_What the task requires_:
Set down exactly the lines from the one containing "Graduate Discount (425, 674)" through the end of the records below, both included, and nothing else.

_Dataset records_:
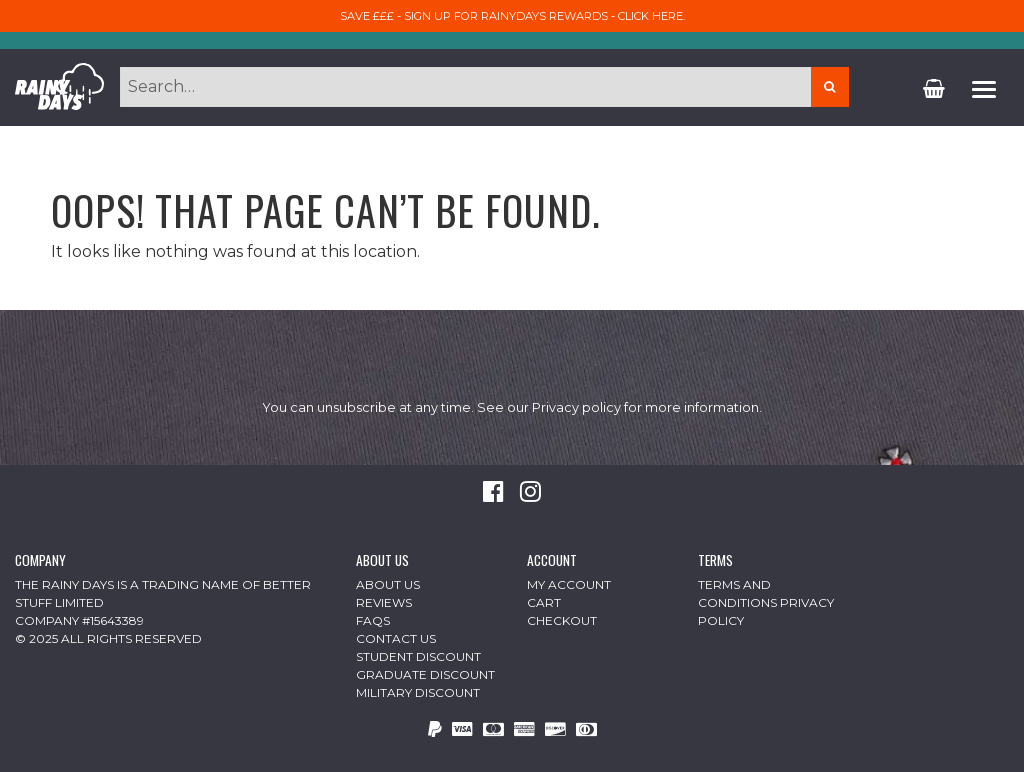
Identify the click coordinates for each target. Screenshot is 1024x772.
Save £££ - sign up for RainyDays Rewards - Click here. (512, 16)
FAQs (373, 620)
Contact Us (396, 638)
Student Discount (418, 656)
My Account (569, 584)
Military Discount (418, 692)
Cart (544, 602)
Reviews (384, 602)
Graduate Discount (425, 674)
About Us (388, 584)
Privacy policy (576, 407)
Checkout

_Response_:
Graduate Discount (425, 674)
About Us (388, 584)
Privacy policy (576, 407)
Checkout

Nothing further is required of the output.